The protein found in wheat, barley, and rye is known as gluten contributes to celiac disease found among affected individuals which flattens the villi responsible for food absorption. Sometimes, non-celiac gluten sensitivity is characterized by a digestive reaction in others.
Gluten-Free Natural Foods
Grains like corn, rice, quinoa, amaranth, buckwheat, sorghum, teff, wild rice and oats, pure spices, food starches without wheat, guar, xanthan gums, alcohols are free of gluten.
Gluten-Free Cornbread Recipe
Baking the Gluten-Free Cornbread in a cast-iron skillet will form the most distinctive crust to make your experience delightfully versatile.
Cooking time: 30 minutes
1. 2 cups of coarsely grinded yellow cornmeal
2. 1 teaspoon of kosher salt
3. 1 teaspoon of baking soda
4. 2 teaspoons of baking powder
5. 1 egg
6. 4 tablespoons of unsalted butter
7. 1 or 1/2 cups (340 g) plain yogurt (melted and cooled)
8. 4 tablespoons of honey
To make Gluten-free cornbread Preheat the micro-oven to 400°F. Grease a 12-inch cast-iron skillet or an 8-inch square or round pan and set it aside.
In a large bowl, place the cornmeal, salt, baking soda, and baking powder, combine them well.

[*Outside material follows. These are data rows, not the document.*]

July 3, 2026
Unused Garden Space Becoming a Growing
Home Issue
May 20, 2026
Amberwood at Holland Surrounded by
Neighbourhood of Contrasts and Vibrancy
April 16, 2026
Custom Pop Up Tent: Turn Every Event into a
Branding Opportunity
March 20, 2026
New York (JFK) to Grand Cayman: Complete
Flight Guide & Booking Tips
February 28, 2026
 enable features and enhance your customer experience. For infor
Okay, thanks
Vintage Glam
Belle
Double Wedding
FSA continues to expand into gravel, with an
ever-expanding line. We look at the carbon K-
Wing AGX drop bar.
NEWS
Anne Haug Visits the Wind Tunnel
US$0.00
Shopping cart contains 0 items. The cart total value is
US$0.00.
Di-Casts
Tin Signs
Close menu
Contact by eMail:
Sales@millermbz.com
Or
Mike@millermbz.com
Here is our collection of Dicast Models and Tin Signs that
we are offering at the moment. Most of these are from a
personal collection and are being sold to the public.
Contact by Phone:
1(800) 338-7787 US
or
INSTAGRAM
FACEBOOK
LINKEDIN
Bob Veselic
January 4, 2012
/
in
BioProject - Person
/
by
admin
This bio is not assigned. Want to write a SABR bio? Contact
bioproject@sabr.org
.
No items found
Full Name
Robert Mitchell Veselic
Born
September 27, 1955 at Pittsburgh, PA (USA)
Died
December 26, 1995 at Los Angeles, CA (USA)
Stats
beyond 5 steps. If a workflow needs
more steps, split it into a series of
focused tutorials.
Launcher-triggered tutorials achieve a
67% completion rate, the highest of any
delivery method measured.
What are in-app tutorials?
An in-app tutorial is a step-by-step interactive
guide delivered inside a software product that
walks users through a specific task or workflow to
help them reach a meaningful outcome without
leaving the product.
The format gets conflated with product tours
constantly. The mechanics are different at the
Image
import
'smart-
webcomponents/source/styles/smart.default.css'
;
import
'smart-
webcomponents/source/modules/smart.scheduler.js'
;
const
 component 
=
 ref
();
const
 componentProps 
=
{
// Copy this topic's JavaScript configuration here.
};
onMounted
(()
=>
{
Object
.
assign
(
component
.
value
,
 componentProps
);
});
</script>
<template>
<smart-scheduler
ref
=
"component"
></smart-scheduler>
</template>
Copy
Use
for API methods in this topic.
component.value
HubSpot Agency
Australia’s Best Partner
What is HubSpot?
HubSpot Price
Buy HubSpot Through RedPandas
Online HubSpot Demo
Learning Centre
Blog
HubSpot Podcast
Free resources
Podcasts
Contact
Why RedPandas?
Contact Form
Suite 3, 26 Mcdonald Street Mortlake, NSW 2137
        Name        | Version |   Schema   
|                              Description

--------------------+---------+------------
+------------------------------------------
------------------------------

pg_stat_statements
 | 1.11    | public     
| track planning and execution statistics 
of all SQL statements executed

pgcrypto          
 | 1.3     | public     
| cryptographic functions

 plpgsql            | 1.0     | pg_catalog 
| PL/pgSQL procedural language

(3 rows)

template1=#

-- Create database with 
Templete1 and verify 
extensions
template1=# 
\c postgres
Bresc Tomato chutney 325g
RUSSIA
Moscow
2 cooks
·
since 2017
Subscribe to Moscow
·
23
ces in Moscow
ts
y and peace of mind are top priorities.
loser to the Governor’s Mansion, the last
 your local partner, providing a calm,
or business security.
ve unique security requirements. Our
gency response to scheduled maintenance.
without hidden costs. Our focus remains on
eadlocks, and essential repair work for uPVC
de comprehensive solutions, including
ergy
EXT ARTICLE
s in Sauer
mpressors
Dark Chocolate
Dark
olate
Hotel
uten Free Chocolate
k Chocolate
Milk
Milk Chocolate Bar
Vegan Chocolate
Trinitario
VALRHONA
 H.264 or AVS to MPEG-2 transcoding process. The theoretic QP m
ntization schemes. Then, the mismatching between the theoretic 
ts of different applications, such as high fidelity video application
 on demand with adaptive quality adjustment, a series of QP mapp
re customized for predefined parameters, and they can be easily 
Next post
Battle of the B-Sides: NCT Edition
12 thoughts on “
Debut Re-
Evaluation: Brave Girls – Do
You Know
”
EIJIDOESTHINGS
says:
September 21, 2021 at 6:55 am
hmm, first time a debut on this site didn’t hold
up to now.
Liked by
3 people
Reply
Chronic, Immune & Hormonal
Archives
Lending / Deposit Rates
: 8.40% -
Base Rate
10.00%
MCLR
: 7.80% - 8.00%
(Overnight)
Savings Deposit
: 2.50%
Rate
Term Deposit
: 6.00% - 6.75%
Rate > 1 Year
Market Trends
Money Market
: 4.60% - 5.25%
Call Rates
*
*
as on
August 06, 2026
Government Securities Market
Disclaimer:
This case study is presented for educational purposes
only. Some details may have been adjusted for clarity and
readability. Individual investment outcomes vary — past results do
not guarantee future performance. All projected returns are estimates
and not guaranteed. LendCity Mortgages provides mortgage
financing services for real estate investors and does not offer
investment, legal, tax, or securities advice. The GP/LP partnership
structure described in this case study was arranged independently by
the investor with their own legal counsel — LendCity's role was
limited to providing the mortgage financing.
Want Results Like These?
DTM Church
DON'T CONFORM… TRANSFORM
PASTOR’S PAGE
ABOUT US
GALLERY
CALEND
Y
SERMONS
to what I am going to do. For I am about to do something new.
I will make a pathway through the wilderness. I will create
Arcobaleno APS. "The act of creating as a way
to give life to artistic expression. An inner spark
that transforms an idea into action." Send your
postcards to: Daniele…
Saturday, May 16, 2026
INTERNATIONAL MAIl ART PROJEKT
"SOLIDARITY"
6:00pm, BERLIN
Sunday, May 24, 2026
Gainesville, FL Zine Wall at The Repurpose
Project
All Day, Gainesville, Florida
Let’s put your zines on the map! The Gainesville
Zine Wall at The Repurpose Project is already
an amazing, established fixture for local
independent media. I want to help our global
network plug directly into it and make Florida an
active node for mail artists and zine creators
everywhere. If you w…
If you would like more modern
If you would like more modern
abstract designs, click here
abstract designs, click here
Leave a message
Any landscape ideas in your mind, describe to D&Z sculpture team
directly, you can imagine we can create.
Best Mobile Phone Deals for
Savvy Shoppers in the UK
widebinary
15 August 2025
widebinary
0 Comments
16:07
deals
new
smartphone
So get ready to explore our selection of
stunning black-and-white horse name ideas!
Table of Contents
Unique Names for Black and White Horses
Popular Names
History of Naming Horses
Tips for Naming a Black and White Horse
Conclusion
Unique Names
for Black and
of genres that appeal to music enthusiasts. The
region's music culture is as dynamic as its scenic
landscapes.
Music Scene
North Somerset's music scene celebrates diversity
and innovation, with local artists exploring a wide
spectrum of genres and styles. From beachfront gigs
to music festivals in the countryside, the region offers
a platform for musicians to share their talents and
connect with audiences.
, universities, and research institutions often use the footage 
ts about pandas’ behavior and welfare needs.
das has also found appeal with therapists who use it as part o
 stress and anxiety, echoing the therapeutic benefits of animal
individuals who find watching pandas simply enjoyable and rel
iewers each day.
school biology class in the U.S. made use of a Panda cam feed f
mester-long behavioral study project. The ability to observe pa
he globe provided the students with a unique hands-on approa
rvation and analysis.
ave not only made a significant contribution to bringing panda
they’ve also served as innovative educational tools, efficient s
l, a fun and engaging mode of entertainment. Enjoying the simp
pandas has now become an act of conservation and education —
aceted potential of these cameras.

In a separate bowl, mix the egg, butter, yogurt, and honey, batter it properly. Pour the batter into the dried mixture and whisk it.
If buttermilk is used, the mixture will be relatively thinner. Pour the mixture into the readied pan. Bake for 20-30 minutes, until a light golden-brown layer is formed on the top and around the edges. Insert a toothpick in the center, see if comes out clean.
Take the Gluten-free cornbread out, get it sliced to be served savory or sweet!
Dairy-free: Use a combo of buttery sticks in place of unsalted butter (reduce the salt by half) and non-dairy plain yogurt. Else, mix half of the plain dairy-free yogurt with unsweetened almond milk. It will serve the best bet.
Egg-free: Try with one “chia egg” (1 tablespoon ground chia seeds + 1 tablespoon lukewarm water, mixed and allowed settle).
Corn-free: No other gluten-free flour can be used as an ingredient apart from cornmeal for the corn-free recipe.